◆ **Working data**:

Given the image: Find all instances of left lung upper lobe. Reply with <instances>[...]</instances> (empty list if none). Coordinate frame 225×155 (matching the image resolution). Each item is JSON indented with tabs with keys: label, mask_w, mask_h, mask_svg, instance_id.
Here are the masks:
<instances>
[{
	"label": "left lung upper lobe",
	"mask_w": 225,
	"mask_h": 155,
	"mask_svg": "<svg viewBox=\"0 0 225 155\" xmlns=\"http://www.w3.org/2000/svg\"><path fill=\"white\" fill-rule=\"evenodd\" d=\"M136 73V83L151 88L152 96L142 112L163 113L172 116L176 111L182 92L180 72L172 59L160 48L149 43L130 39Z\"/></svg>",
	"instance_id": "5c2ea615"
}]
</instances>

* * *

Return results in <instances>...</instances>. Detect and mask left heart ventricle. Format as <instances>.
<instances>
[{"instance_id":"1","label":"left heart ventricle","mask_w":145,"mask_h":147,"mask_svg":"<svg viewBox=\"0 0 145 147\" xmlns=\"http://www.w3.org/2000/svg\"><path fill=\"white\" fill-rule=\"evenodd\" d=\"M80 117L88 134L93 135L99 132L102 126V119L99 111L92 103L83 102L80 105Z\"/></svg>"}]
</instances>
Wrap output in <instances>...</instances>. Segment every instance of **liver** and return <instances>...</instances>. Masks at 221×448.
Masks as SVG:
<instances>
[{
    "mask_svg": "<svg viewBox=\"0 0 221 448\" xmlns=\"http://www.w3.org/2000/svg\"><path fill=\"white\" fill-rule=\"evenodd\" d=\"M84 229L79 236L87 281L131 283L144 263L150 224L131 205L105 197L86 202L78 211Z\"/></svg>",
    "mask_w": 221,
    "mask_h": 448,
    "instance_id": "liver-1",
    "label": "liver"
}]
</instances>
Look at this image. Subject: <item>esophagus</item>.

◆ **Task**: Only the lines above starting with the one with "Wrap output in" and going through the one with "Look at this" are to be copied, word for word and with both ends kept.

◆ **Answer space**:
Wrap output in <instances>...</instances>. Segment every instance of **liver** and return <instances>...</instances>. Masks at 221×448.
Masks as SVG:
<instances>
[{
    "mask_svg": "<svg viewBox=\"0 0 221 448\" xmlns=\"http://www.w3.org/2000/svg\"><path fill=\"white\" fill-rule=\"evenodd\" d=\"M84 229L79 236L87 281L131 283L144 263L150 224L131 205L105 197L86 202L78 211Z\"/></svg>",
    "mask_w": 221,
    "mask_h": 448,
    "instance_id": "liver-1",
    "label": "liver"
}]
</instances>
Look at this image. Subject: <item>esophagus</item>.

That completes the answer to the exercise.